The challenging nature of the sci-fi scenery means that space combat is an extremely automated process involving a mind-boggling dance of probability and vector computation, coupled with deception and elaborate bluffs. Evasive maneuvers, firing solutions, and tactical decisions must be calculated, developed, and redone in nanoseconds. This obviously means that human intervention in space combat will be minimal.
So, I thought that if players could not make tactical decisions, win battles for strategic reasons and good preparation would be the way forward. If a normal fight appears to play Fortnite, my space fight would be similar to dota Autochess or Laugh out loudTFT mode: you make strategic decisions and whether their success is positive or not, you must live (or die) with the results. I would describe the strategic options of the players and tell them, as an AI of the spaceship, the probability of success, critical success, failure and critical failure. Thus, the space combat would be very narrative, unlike the usual dice, intensive combat.

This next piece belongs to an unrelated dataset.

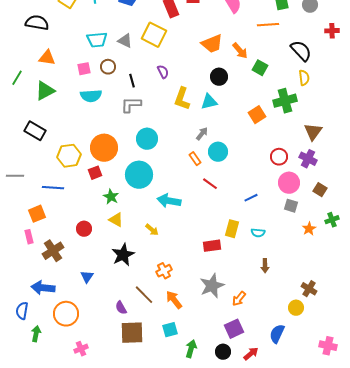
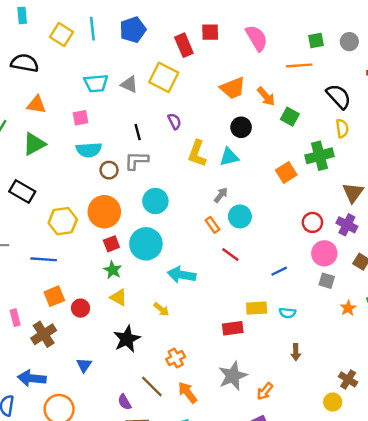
brown circle: (108, 67) -> (109, 170), moved
red square: (95, 173) -> (111, 244), moved
orange square: (37, 214) -> (54, 296), moved
yellow rectangle: (232, 229) -> (257, 308), turned 72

It should be noted that in the absence of usable energy shields and spacecraft shielding, the negative consequences would be either the vaporization of the part in a nuclear explosion, overheating and thus the loss of the combat effectiveness of the ship or the loss of a resource or essential component training, ejection mass, ammunition, …) making the victory extremely improbable. This means that fights in space will always involve very important issues, as there is no fantastic way out of bad situations.

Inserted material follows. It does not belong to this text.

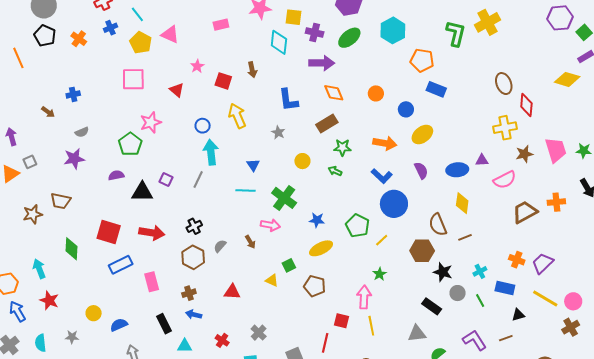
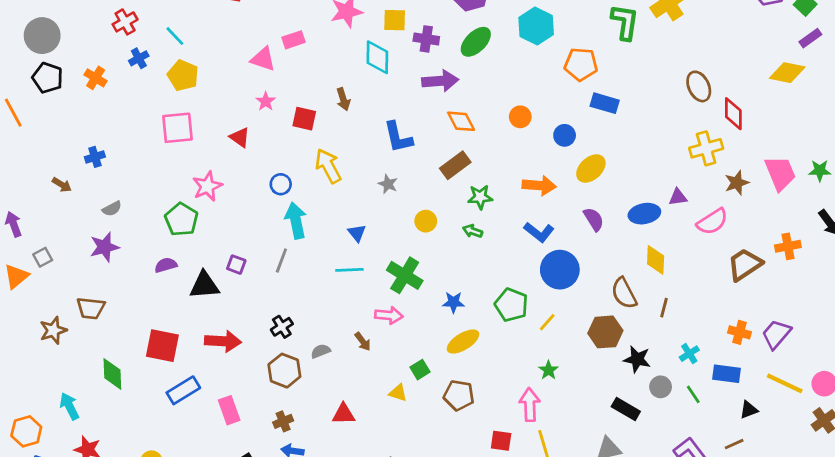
pink triangle: (170, 34) -> (263, 59), moved
brown line: (465, 237) -> (664, 308), turned -48
gray semicircle: (220, 246) -> (321, 351), turned 32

My system generally works by adding up all the statistics of a player on a number of dice that he can throw to launch it. Each die is considered a success if he shows more than one of the top 50% of his eyes. (if D6: 1,2,3 == Failed_Roll; 4,5,6 == Succeeded_Roll) For minor decisions, as what type of loot is found, I use a "Destiny_Roll". I run a D20 and ask the player in question if he wants high or low numbers. The result can be a yes / no or a good / bad answer, depending on the situation.
In space combat, they will receive larger dice bonuses due to the equipment of their ship (the addition of a rifle or a dagger shield will bring extra dice) and of a maintenance status (attrition during the battle will clear the dice if a second round occurs). (They will start with an ultra-slow solar sailboat with no armor and only armed with defensive infrared laser networks in the defense, which is rather a highlight for the spacecraft.) They will then discuss their battle plan with them. IA of the spaceship. where they can use their skills and creative suggestions to earn extra dice. In addition, the ship will have limited resources, namely heat capacity, heat sinks, reaction mass, power, armor and bullets whose rate of use depends on the decisions of the players and the result of rolls of dice. These plans are made before the battle or during idle time. (The villains fired a volley of missiles and it will take an hour before the next end arrives so that the strategy can be adjusted.) The short-term adjustments will be managed via "Destiny_Rolls" and will have little to 39; impact.
The decision of the player would be whether the ship should focus on defense or offensive, how many resources it can use, which weapons to prioritize, how much to keep, and so on. Each of these decisions will give a specific bonus to the game, which will not necessarily be the case. have a flat die bonus (sacrifice dice for guaranteed damage if successful, etc.)
What problems could I encounter with this system?